● **Work instruction**
With the material below, print exactly the lines between the line holding "reprodução inteiras com facilidade." and the line holding "Mínimo 1 gigabyte", inclusive. Add nothing else.

+===+

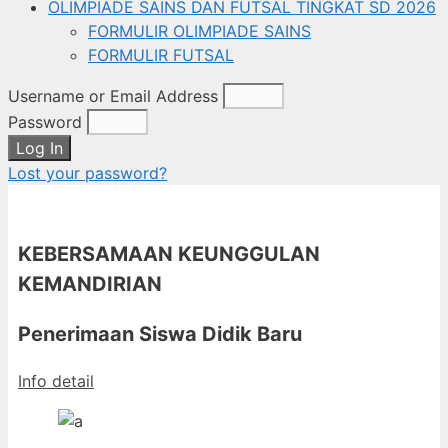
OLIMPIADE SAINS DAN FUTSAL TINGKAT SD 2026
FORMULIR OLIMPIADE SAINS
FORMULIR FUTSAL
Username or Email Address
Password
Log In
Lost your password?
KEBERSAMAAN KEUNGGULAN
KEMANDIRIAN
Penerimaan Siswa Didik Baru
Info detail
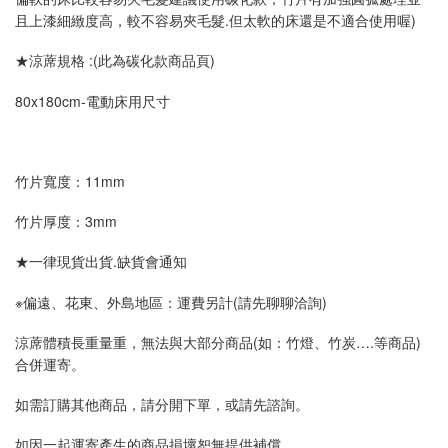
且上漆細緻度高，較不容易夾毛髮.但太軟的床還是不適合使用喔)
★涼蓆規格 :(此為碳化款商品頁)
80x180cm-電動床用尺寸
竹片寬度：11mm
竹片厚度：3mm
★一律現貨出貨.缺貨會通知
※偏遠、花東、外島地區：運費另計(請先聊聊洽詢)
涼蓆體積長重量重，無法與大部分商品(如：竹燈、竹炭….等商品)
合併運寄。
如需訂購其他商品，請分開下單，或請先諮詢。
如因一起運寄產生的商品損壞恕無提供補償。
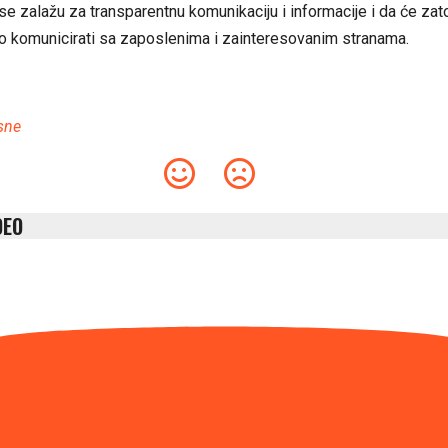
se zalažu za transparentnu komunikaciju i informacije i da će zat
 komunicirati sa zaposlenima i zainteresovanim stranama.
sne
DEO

+===+

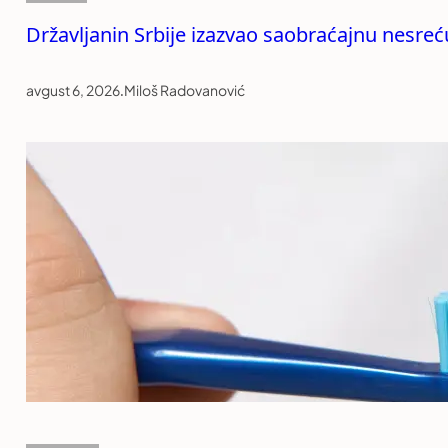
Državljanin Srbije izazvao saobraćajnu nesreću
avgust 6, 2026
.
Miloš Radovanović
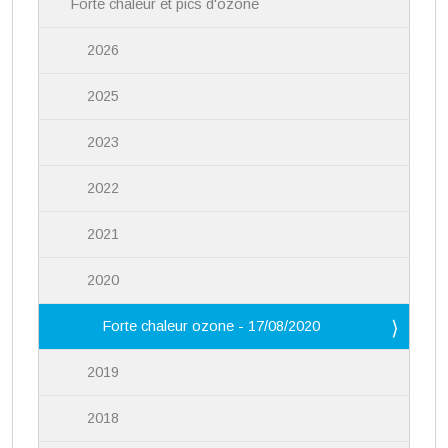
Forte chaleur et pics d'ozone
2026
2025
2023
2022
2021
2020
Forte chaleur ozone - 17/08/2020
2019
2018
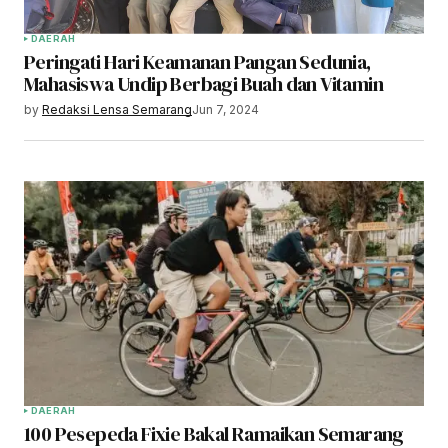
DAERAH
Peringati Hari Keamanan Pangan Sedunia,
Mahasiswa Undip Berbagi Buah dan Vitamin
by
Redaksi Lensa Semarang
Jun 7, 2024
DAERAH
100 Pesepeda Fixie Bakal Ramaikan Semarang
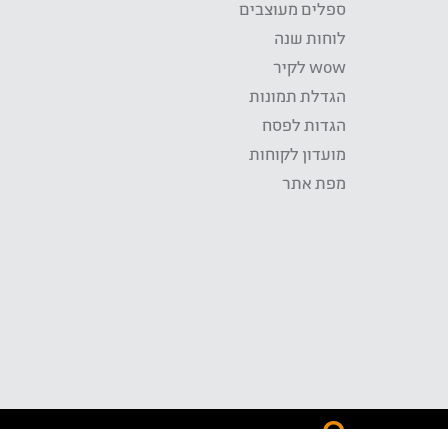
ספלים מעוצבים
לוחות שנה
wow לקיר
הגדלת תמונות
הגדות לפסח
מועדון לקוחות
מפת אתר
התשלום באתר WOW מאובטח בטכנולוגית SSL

+===+

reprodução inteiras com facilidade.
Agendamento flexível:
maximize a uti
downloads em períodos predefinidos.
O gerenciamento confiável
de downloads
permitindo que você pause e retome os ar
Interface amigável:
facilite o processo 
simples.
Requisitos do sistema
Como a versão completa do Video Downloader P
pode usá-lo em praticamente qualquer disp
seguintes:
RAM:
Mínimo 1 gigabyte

+===+

● **Solution to this exercise**
reprodução inteiras com facilidade.
Agendamento flexível:
maximize a uti
downloads em períodos predefinidos.
O gerenciamento confiável
de downloads
permitindo que você pause e retome os ar
Interface amigável:
facilite o processo 
simples.
Requisitos do sistema
Como a versão completa do Video Downloader P
pode usá-lo em praticamente qualquer disp
seguintes:
RAM:
Mínimo 1 gigabyte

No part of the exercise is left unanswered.